For this section, we will be continuing with the concrete example from yellowbrick. You will need to compare these results to the results from the previous assignment. Please use the results from the solution if you were unable to complete Assignment 2

### Step 1: Data Input (0.5 marks)

The data used for this task can be downloaded using the yellowbrick library: 
https://www.scikit-yb.org/en/latest/api/datasets/concrete.html

Use the yellowbrick function `load_concrete()` to load the concrete dataset into the feature matrix `X` and target vector `y`.

In [151]:
# TO DO: Import concrete dataset from yellowbrick library
from yellowbrick import datasets

X, y = datasets.load_concrete()

### Step 2: Data Processing (0 marks)

Data processing was completed in the previous assignment. No need to repeat here.

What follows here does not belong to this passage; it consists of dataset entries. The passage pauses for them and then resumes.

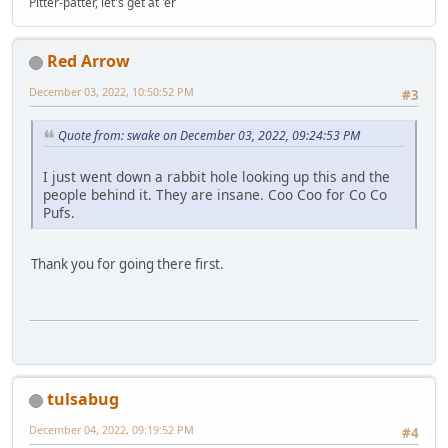
Pitter-patter, let's get at 'er
Red Arrow
December 03, 2022, 10:50:52 PM
#3
Quote from: swake on December 03, 2022, 09:24:53 PM
I just went down a rabbit hole looking up this and the
people behind it. They are insane. Coo Coo for Co Co
Pufs.
Thank you for going there first.
tulsabug
December 04, 2022, 09:19:52 PM
#4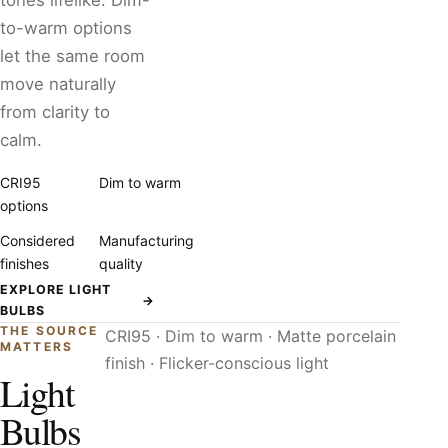
tones lifelike. Dim-
to-warm options
let the same room
move naturally
from clarity to
calm.
CRI95
Dim to warm
options
Considered
Manufacturing
finishes
quality
EXPLORE LIGHT
→
BULBS
THE SOURCE
CRI95 · Dim to warm · Matte porcelain
MATTERS
finish · Flicker-conscious light
Light
Bulbs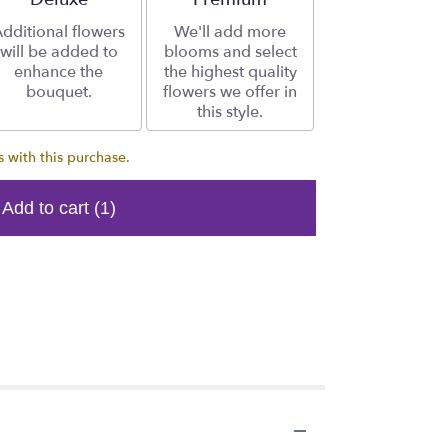
dditional flowers
We'll add more
will be added to
blooms and select
enhance the
the highest quality
bouquet.
flowers we offer in
this style.
 with this purchase.
Add to cart
(1)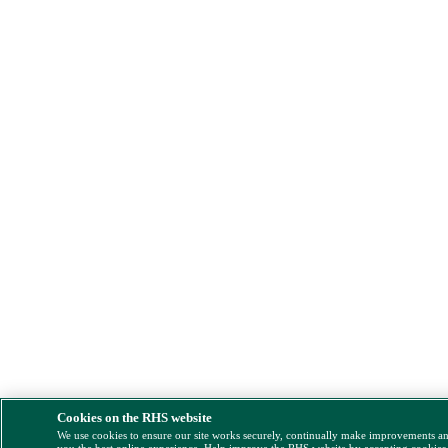
Cookies on the RHS website
We use cookies to ensure our site works securely, continually make improvements a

### Step 3: Implement Machine Learning Model

1. Import the Decision Tree, Random Forest and Gradient Boosting Machines regression models from sklearn
2. Instantiate the three models with `max_depth = 5`. Are there any other parameters that you will need to set?
3. Implement each machine learning model with `X` and `y`

In [152]:
from sklearn.tree import DecisionTreeRegressor
from sklearn.ensemble import RandomForestRegressor
from sklearn.ensemble import GradientBoostingRegressor

dt = DecisionTreeRegressor(max_depth=5, random_state=0)
rf = RandomForestRegressor(max_depth=5, random_state=0)
gb = GradientBoostingRegressor(max_depth=5, random_state=0)

dt.fit(X,y)

rf.fit(X,y)

gb.fit(X,y)


### Step 4: Validate Model

Calculate the average training and validation accuracy using mean squared error with cross-validation. To do this, you will need to set `scoring='neg_mean_squared_error'` in your `cross_validate` function and negate the results (multiply by -1)

In [153]:
from sklearn.model_selection import cross_validate

def get_accuracy(model, X, y, scoring):
    cv_results = cross_validate(model, X, y, cv=5, scoring=scoring, return_train_score=True)
    train_mse = -1 * cv_results['train_score'].mean()
    validation_mse = -1 * cv_results['test_score'].mean()
    return train_mse, validation_mse

dt_train_mse, dt_validation_mse = get_accuracy(dt, X, y, 'neg_mean_squared_error')
print(f"DT Regressor - Train MSE: {dt_train_mse}, Validation MSE: {dt_validation_mse}")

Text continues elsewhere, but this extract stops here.